1
votes

Problem: Why does ggplot2 removes 2 rows when plotting the below data? In particular, it removes the first and the last row although the specified x-axis date range (2020-01-01 until 2020-01-03) should contain all values?

Warning Message:

Warning message:
Removed 2 rows containing missing values
(geom_bar). 

Code:

library(ggplot2)
library(scales)

dt_object <- data.table(
  loc = c(rep("A", 3), rep("B", 3)),
  dt = rep(seq.Date(as.Date("2020-01-01"), as.Date("2020-01-03"), length.out = 3), 2),
  vals = c(500, 200, 100, 1000, 400, 300)
)

ggplot(dt_object, aes(x = dt, y = vals, fill = loc))+
  geom_bar(position = "dodge", stat = "identity")+
  scale_x_date(date_breaks = "1 month", 
               labels=date_format("%b %Y"),
               limits = as.Date(c("2020-01-01", "2020-01-03")))

Edit: I know that I can specify the x-axis wider (e.g. 2019-12-31, 2020-01-04) but I would like to have the exact specified date range as in my question as input to ggplot

1
That's a pretty unpleasant behaviour.. you should open an issue on github.com/tidyverse/ggplot2/issues - Edo
Probably, the issues is generated from the fact that a date class is not intended to use as X axis in a barplot.. Usually you would use a line chart. That's the appropriate way to plot a time series. Anyway, I upvoted because I believe you're raising a good point. - Edo

1 Answers

1
votes

The bars get dropped because they are parameterised as rectangles and some of the rectangle corners fall outside the date limits. To circumvent this, you can use the coordinate limits. In non-date x-scales, you could also set oob = scales::oob_keep to do the same (but for some reason oob is not an argument to date scales).

library(ggplot2)
library(scales)
library(data.table)
#> 
#> Attaching package: 'data.table'
#> The following object is masked from 'package:ggplot2':
#> 
#>     :=

dt_object <- data.table(
  loc = c(rep("A", 3), rep("B", 3)),
  dt = rep(seq.Date(as.Date("2020-01-01"), as.Date("2020-01-03"), length.out = 3), 2),
  vals = c(500, 200, 100, 1000, 400, 300)
)

ggplot(dt_object, aes(x = dt, y = vals, fill = loc))+
  geom_bar(position = "dodge", stat = "identity")+
  scale_x_date(date_breaks = "1 month", 
               labels=date_format("%b %Y")) +
  coord_cartesian(xlim = as.Date(c("2020-01-01", "2020-01-03")))

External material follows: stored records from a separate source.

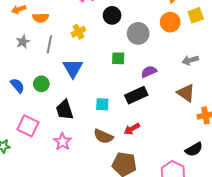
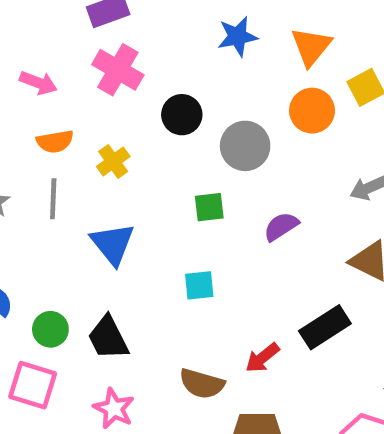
orange semicircle: (41, 18) -> (55, 141), moved
green circle: (41, 84) -> (50, 329), moved
black rectangle: (136, 95) -> (325, 327), moved
cyan square: (102, 104) -> (199, 285), moved

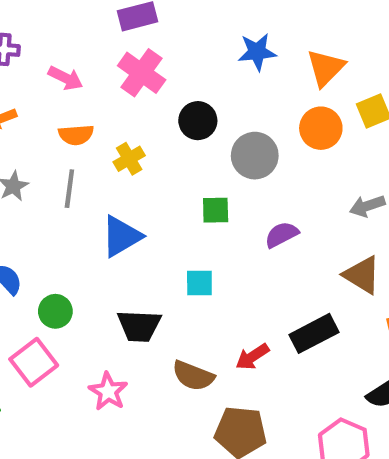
blue triangle: (113, 244) -> (121, 236), turned 33
black trapezoid: (108, 338) -> (139, 326), moved, turned -66
pink square: (33, 385) -> (34, 362), turned 30

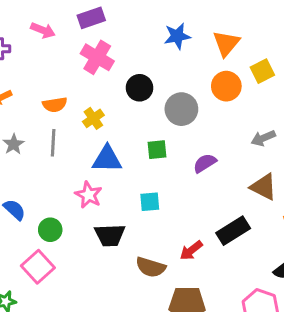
pink arrow: (66, 78) -> (43, 30), moved
blue triangle: (121, 236) -> (107, 159), moved, turned 36
pink star: (108, 391) -> (89, 195), moved

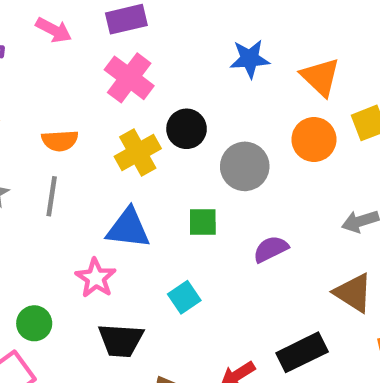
orange triangle: (226, 43) -> (320, 77), turned -32
yellow cross: (93, 118) -> (138, 153), moved, size x1.4
cyan square: (150, 202) -> (184, 297), turned -35

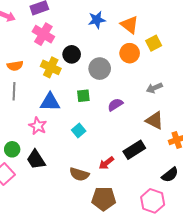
yellow cross: (138, 153) -> (51, 67), turned -30
black trapezoid: (121, 340) -> (36, 160), moved, turned 60

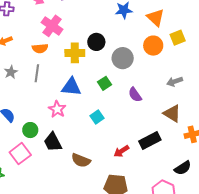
pink cross: (43, 34) -> (52, 26), moved
yellow cross: (51, 67) -> (75, 53), turned -30
green square: (83, 96) -> (104, 83), turned -32
purple semicircle: (115, 105) -> (135, 95), turned -98
brown semicircle: (79, 174) -> (81, 160), moved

Created on 2020-09-11 by the reprex package (v0.3.0)

Note that the dates created span 3 days instead of 3 months, so that is probably why the axis labelling looks weird.

EDIT: The same issue occurs when using numeric scales, so this is just an out of bounds (oob) issue.

ggplot(dt_object, aes(x = as.numeric(dt), y = vals, fill = loc))+
  geom_bar(position = "dodge", stat = "identity")+
  scale_x_continuous(limits = as.numeric(as.Date(c("2020-01-01", "2020-01-03"))))